>>>>>

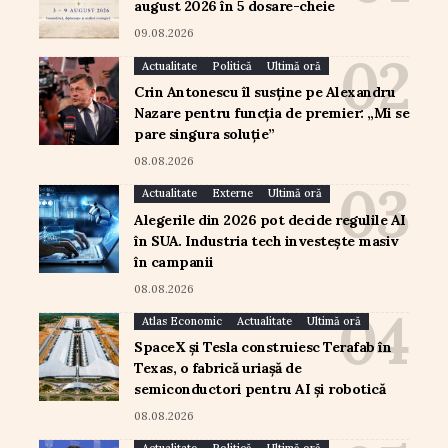
august 2026 în 5 dosare-cheie
09.08.2026
Actualitate
Politică
Ultimă oră
Crin Antonescu îl susține pe Alexandru
Nazare pentru funcția de premier: „Mi se
pare singura soluție”
08.08.2026
Actualitate
Externe
Ultimă oră
Alegerile din 2026 pot decide regulile AI
în SUA. Industria tech investește masiv
în campanii
08.08.2026
Atlas Economic
Actualitate
Ultimă oră
SpaceX și Tesla construiesc Terafab în
Texas, o fabrică uriașă de
semiconductori pentru AI și robotică
08.08.2026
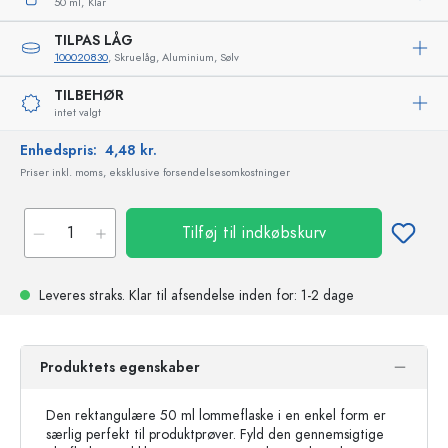
50 ml,
Klar
TILPAS LÅG
100020830
, Skruelåg, Aluminium, Sølv
TILBEHØR
intet valgt
Enhedspris:
4,48 kr.
Priser inkl. moms, eksklusive forsendelsesomkostninger
Tilføj til indkøbskurv
Leveres straks.
Klar til afsendelse
inden for: 1-2 dage
Produktets egenskaber
Den rektangulære 50 ml lommeflaske i en enkel form er
særlig perfekt til produktprøver. Fyld den gennemsigtige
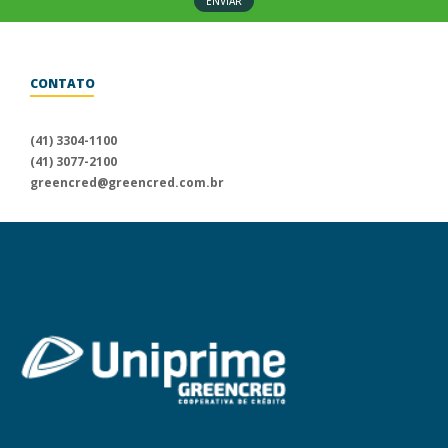
ENVIAR
CONTATO
Para informações sobre a
Uniprime Greencred, fale conosco
(41) 3304-1100
através dos nossos canais
(41) 3077-2100
de atendimento.
greencred@greencred.com.br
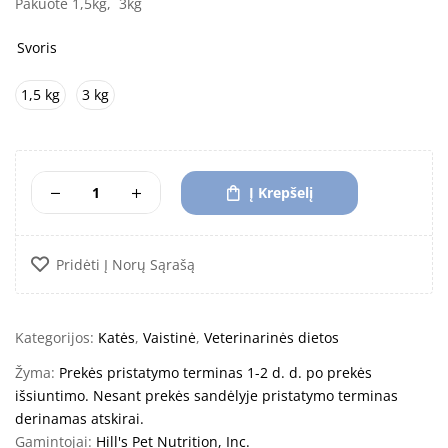
Pakuotė 1,5kg, 3kg
Svoris
1,5 kg
3 kg
Į Krepšelį
Pridėti Į Norų Sąrašą
Kategorijos:
Katės
,
Vaistinė
,
Veterinarinės dietos
Žyma:
Prekės pristatymo terminas 1-2 d. d. po prekės
išsiuntimo. Nesant prekės sandėlyje pristatymo terminas
derinamas atskirai.
Gamintojai:
Hill's Pet Nutrition, Inc.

<<<<<

### [ABOUT THIS TASK]
Write the records above out again word for word, skipping each picture.

### [OUTPUT]
august 2026 în 5 dosare-cheie
09.08.2026
Actualitate
Politică
Ultimă oră
Crin Antonescu îl susține pe Alexandru
Nazare pentru funcția de premier: „Mi se
pare singura soluție”
08.08.2026
Actualitate
Externe
Ultimă oră
Alegerile din 2026 pot decide regulile AI
în SUA. Industria tech investește masiv
în campanii
08.08.2026
Atlas Economic
Actualitate
Ultimă oră
SpaceX și Tesla construiesc Terafab în
Texas, o fabrică uriașă de
semiconductori pentru AI și robotică
08.08.2026
50 ml,
Klar
TILPAS LÅG
100020830
, Skruelåg, Aluminium, Sølv
TILBEHØR
intet valgt
Enhedspris:
4,48 kr.
Priser inkl. moms, eksklusive forsendelsesomkostninger
Tilføj til indkøbskurv
Leveres straks.
Klar til afsendelse
inden for: 1-2 dage
Produktets egenskaber
Den rektangulære 50 ml lommeflaske i en enkel form er
særlig perfekt til produktprøver. Fyld den gennemsigtige
ENVIAR
CONTATO
Para informações sobre a
Uniprime Greencred, fale conosco
(41) 3304-1100
através dos nossos canais
(41) 3077-2100
de atendimento.
greencred@greencred.com.br
Pakuotė 1,5kg, 3kg
Svoris
1,5 kg
3 kg
Į Krepšelį
Pridėti Į Norų Sąrašą
Kategorijos:
Katės
,
Vaistinė
,
Veterinarinės dietos
Žyma:
Prekės pristatymo terminas 1-2 d. d. po prekės
išsiuntimo. Nesant prekės sandėlyje pristatymo terminas
derinamas atskirai.
Gamintojai:
Hill's Pet Nutrition, Inc.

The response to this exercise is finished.